▶ [Goal of the exercise] Print the line containing "Aku kutna br" and all lines after it to the end of the records below, exactly as written. No pictures.

▶ [Provided material]
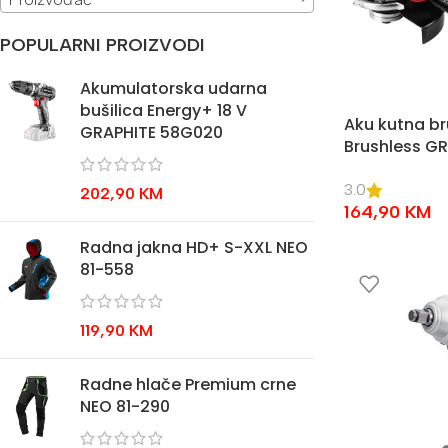
POPULARNI PROIZVODI
Akumulatorska udarna
bušilica Energy+ 18 V
Aku kutna br
GRAPHITE 58G020
Brushless G
3.0
202,90
KM
164,90
KM
Radna jakna HD+ S-XXL NEO
81-558
119,90
KM
Radne hlače Premium crne
NEO 81-290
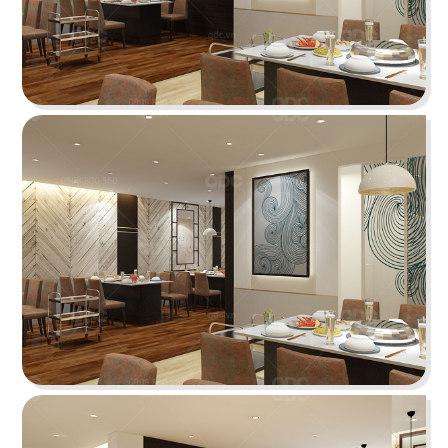
PHÊ LA
Dự án mới nhất của chúng tôi, Phê La - Biên Hòa
tọa lạc trên con đường Võ Thị Sáu sầm uất...
Chi tiết
HIGHLANDS COFFEE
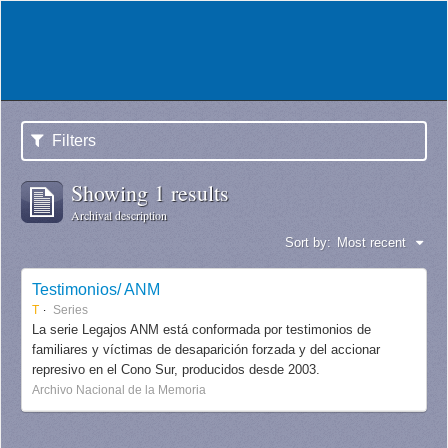
Filters
Showing 1 results
Archival description
Sort by:
Most recent
Testimonios/ ANM
T
Series
La serie Legajos ANM está conformada por testimonios de
familiares y víctimas de desaparición forzada y del accionar
represivo en el Cono Sur, producidos desde 2003.
Archivo Nacional de la Memoria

▶ [Written response]
Aku kutna br
GRAPHITE 58G020
Brushless G
3.0
202,90
KM
164,90
KM
Radna jakna HD+ S-XXL NEO
81-558
119,90
KM
Radne hlače Premium crne
NEO 81-290
PHÊ LA
Dự án mới nhất của chúng tôi, Phê La - Biên Hòa
tọa lạc trên con đường Võ Thị Sáu sầm uất...
Chi tiết
HIGHLANDS COFFEE
Filters
Showing 1 results
Archival description
Sort by:
Most recent
Testimonios/ ANM
T
Series
La serie Legajos ANM está conformada por testimonios de
familiares y víctimas de desaparición forzada y del accionar
represivo en el Cono Sur, producidos desde 2003.
Archivo Nacional de la Memoria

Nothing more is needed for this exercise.